When Picoult explained Minka's reasoning in leaving her story unfinished I was afraid that meant the book would not have a solid ending. But it does. Sage manages to get proof that Josef was who he said he was and Leo is going to arrest him. But Sage goes through with killing Josef. She doesn't forgive him but she wants to keep the promise she made, even if it means she has to kill someone. That's not the end though. When Josef was an SS solider he had had his blood type tattooed to his arm in case he ever needed blood. He removed the tattoo but his SS records still listed his blood type. When Josef tries to kill himself because he believes Sage won't kill him, he receives a wristband at the hospital with his blood type. And when Sage and Leo arrive at Josef's house to arrest him after Sage has killed him, she sees the wristband and realizes that Josef was not Reiner Hartmann. He was Franz Hartmann, the scholarly brother who was so enthralled by Minka's story and not as terrible as his brother, but who in the end watched his brother die and did nothing to save him.
I don't remember when it was, but there was a moment when I thought that maybe Josef was Franz and not Reiner. I dismissed the thought but it turns out I was right. I wasn't exactly expecting it. It certainly explains how Josef was able to pass himself off as Reiner so successfully; as Reiner's brother he would have known about the things Reiner had done. But still, poor Sage. You can't exactly say she killed an innocent man, but she didn't kill the man she expected. And even after all those years, Franz still had the original copy of Minka's story and was still trying to figure out the ending.

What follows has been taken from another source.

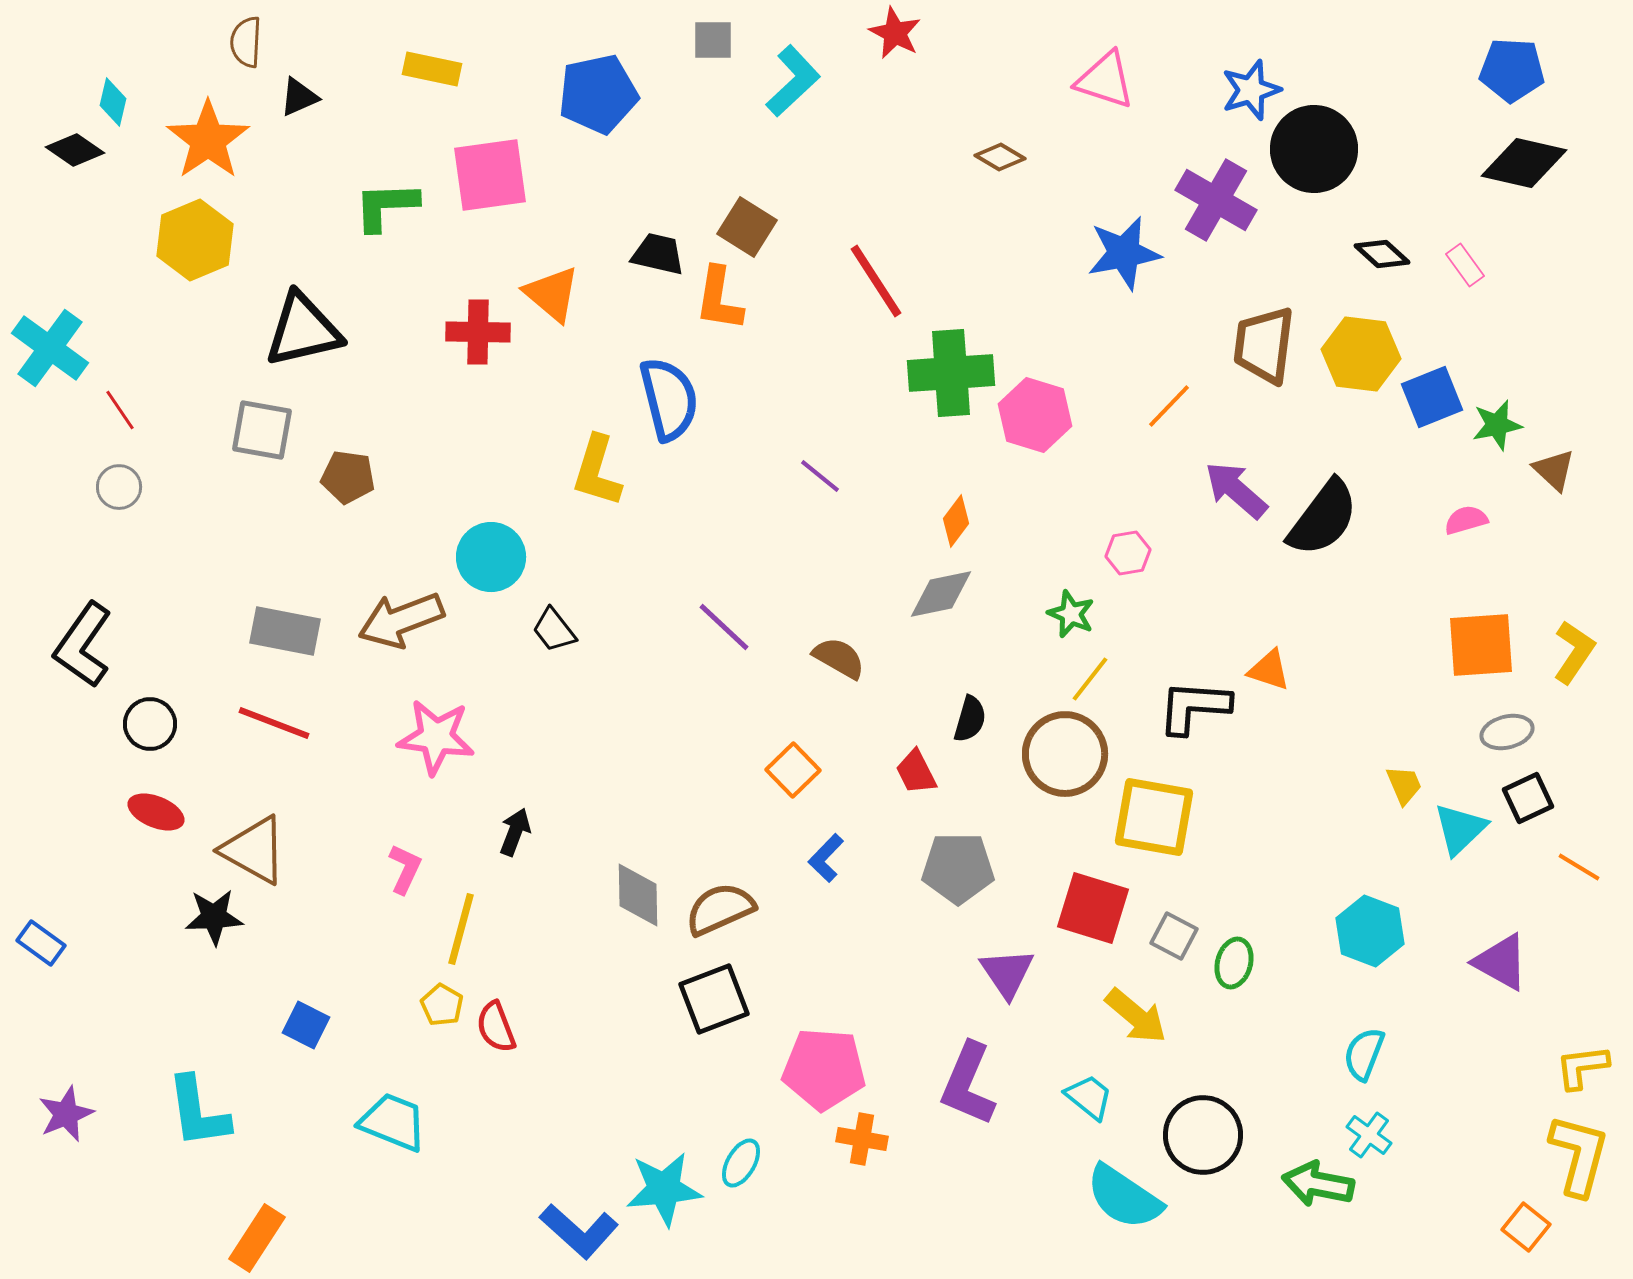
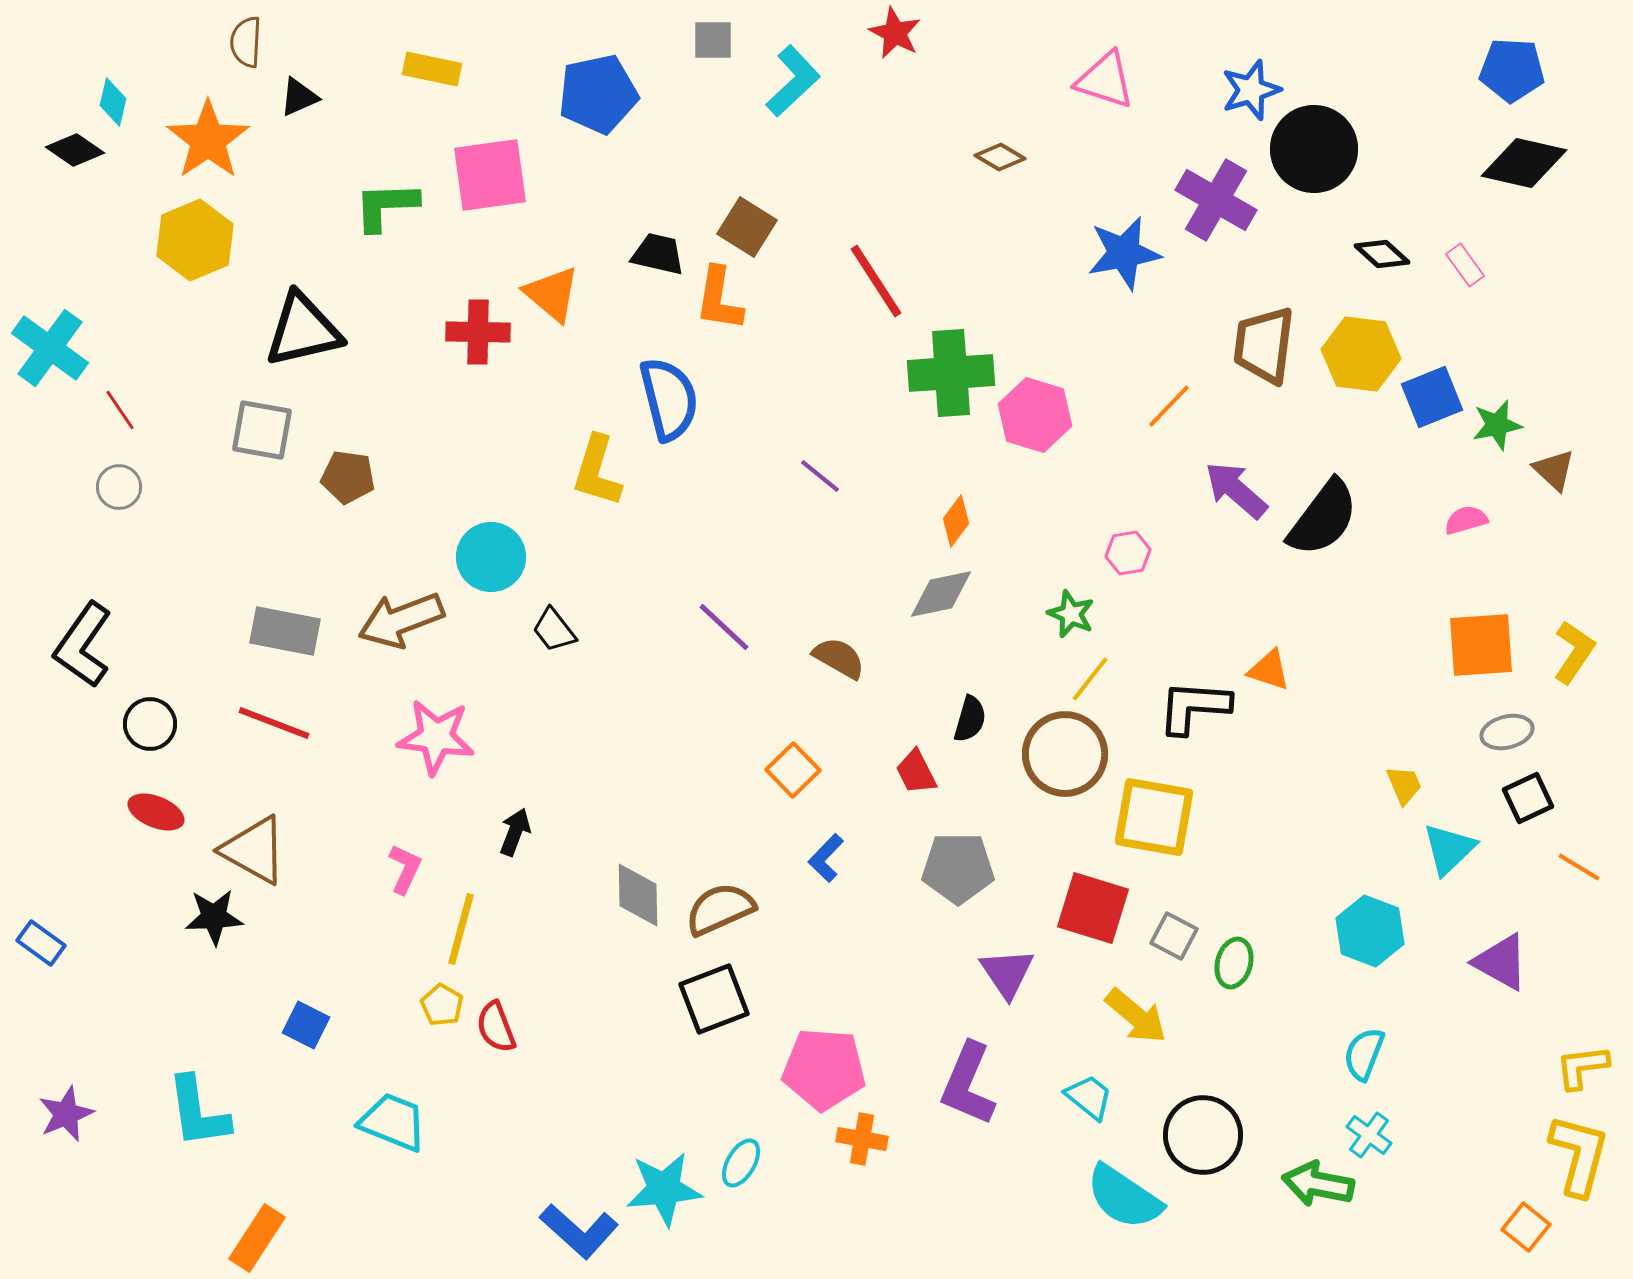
cyan triangle at (1460, 829): moved 11 px left, 20 px down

I loved it. Even with the plot twist and the dark subject matter. Yes, there were lighthearted moments. Leo mentions that people know when someone was a Nazi because "he's got a European accent and wears a long leather coat and has a German shepherd." But Picoult was also not sparse on the account of Auschwitz and the treatment of the Jews. The novel is graphic, it's dark, and it can be hard to read. It's so hard to imagine that these things really happened, that humans treated other humans like that. But it's also captivating and beautifully written. You want to know what happens next, both to Minka and Sage. You know Minka survives, but how? And you hope that Sage realizes she's worth more than being the other woman, which she finds through Leo. And while there is still no answer to the difficult questions presented in the book, Picoult manages to give different interpretations that leave you thinking long after the book is finished.